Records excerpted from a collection
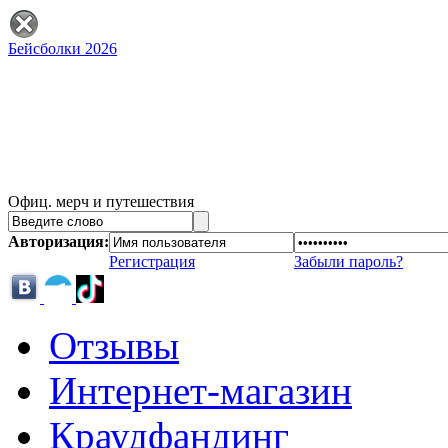
Бейсболки 2026
Офиц. мерч и путешествия
Авторизация:
Регистрация
Забыли пароль?
Отзывы
Интернет-магазин
Краудфандинг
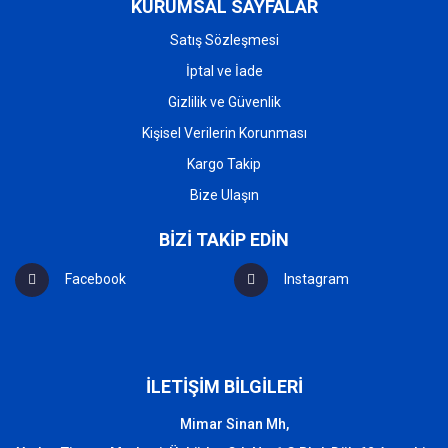
KURUMSAL SAYFALAR
Satış Sözleşmesi
İptal ve İade
Gizlilik ve Güvenlik
Kişisel Verilerin Korunması
Kargo Takip
Bize Ulaşın
BİZİ TAKİP EDİN
Facebook
Instagram
İLETİŞİM BİLGİLERİ
Mimar Sinan Mh,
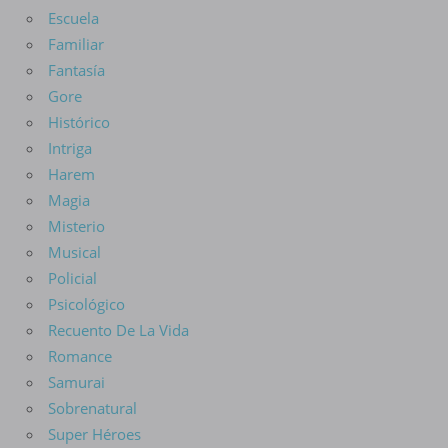
Escuela
Familiar
Fantasía
Gore
Histórico
Intriga
Harem
Magia
Misterio
Musical
Policial
Psicológico
Recuento De La Vida
Romance
Samurai
Sobrenatural
Super Héroes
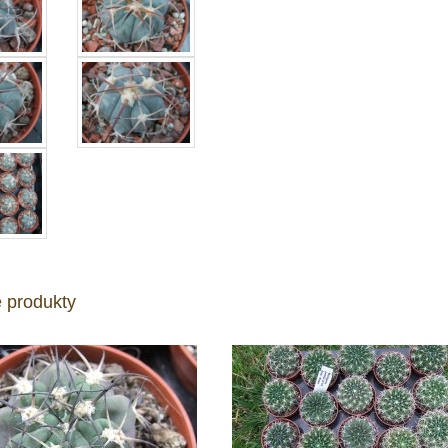
 produkty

- Exercise directions
Before you finish, make sure every line above has been repeated exactly and no picture remains in the copy.

- Result
Бейсболки 2026
Офиц. мерч и путешествия
Авторизация:
Регистрация
Забыли пароль?
Отзывы
Интернет-магазин
Краудфандинг
KURUMSAL SAYFALAR
Satış Sözleşmesi
İptal ve İade
Gizlilik ve Güvenlik
Kişisel Verilerin Korunması
Kargo Takip
Bize Ulaşın
BİZİ TAKİP EDİN
Facebook
Instagram
İLETİŞİM BİLGİLERİ
Mimar Sinan Mh,
Escuela
Familiar
Fantasía
Gore
Histórico
Intriga
Harem
Magia
Misterio
Musical
Policial
Psicológico
Recuento De La Vida
Romance
Samurai
Sobrenatural
Super Héroes
 produkty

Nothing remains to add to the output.